- LFL retail sales ex-fuel down 1.1%, in line
- Industry growth "slowest in a decade"
- Customer spending to remain cautious, King says
J Sainsbury gave a cautious outlook for consumer trends on Wednesday as it reported a 1.1% fall in like-for-like (LFL) retail sales excluding fuel in its first quarter, although this was not as bad as some analysts had feared.
Chief Executive Justin King, who is to step down in July after a decade at the helm, blamed the fall on lower food price inflation and reduced fuel prices for the group's second straight quarterly drop in sales.
However, analysts gave a positive reaction to the results early on. Shore Capital in particular had forecast LFL sales to fall as much as 1.5% in the first quarter.
The performance was also an improvement from the 3.1% slump registered in the fourth quarter of the previous financial year, Sainsbury's first fall in sales in nine years.
King said that falling prices are a "welcome respite" to customers, but consumer spending remains cautious, "leading to industry growth in the quarter being the slowest in a decade".
A recent wave of price cuts at the Big Four grocery chains - an attempt to win back market share from the rapidly-growing discounters such as Aldi and Lidl - has begun to eat away at retailer's top lines, as evidenced by the 3.7% sales plunge in UK LFL sales at rival Tesco announced last week.
Sainsbury's, the UK's second-largest supermarket chain behind Tesco, actually saw total retail sales for 12 weeks to June 7th grow by 1% excluding fuel, as the company hailed "continued growth in a challenging market".
It said that its own brand remains a "key point of difference" with other retailers, with sales from its Taste the Difference range up nearly 10%. General merchandise and clothing also grew strongly, with clothing in particular delivering double-digit LFL growth.
King said: "We expect customer spending to remain cautious and we will continue to invest to keep our offer competitive to help customers balance their household budget.
"We remain confident that our clear strategy and differentiated offer will allow us to continue to outperform our supermarket peers through the remainder of the year."

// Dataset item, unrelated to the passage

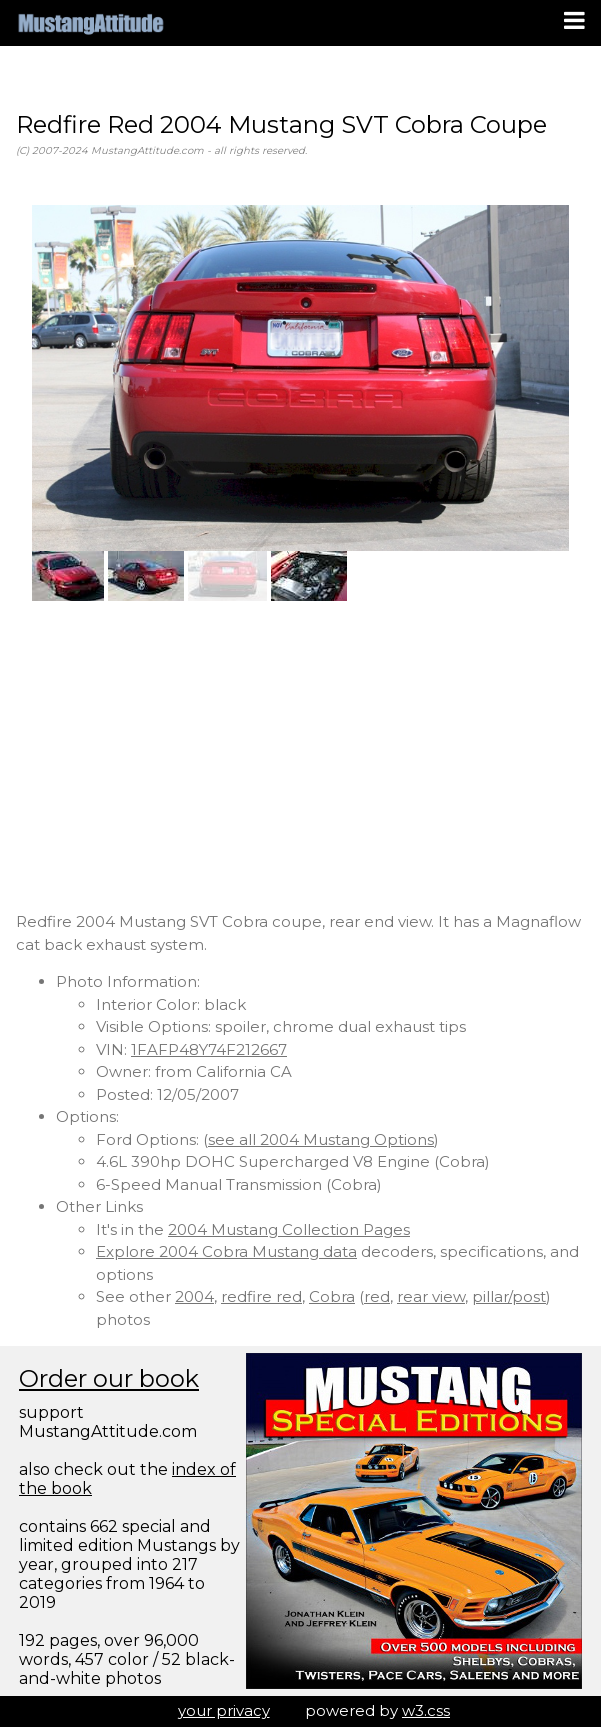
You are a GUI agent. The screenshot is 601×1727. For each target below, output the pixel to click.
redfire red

Sainsbury's fares better than rivals
Shore Capital analysts Clive Black and Darren Shirley said that by Sainsbury's own standards, the 1.1% fall in LFL sales is a "disappointing outcome".
"However, against a backdrop of demonstrably weak industry sales - Sainsbury talked of the weakest quarter in a decade - the outcome is relatively sound when compared to Morrison's 7.1% fall and Tesco UK's 4% fall."
They kept a 'hold' rating on the stock on Wednesday, saying that it offers a "relatively stable investment proposition", compared with its other two UK-listed rivals Tesco and Wm Morrison which are both rated as 'sells'.
The stock was trading around 2-3% higher shortly after markets opened.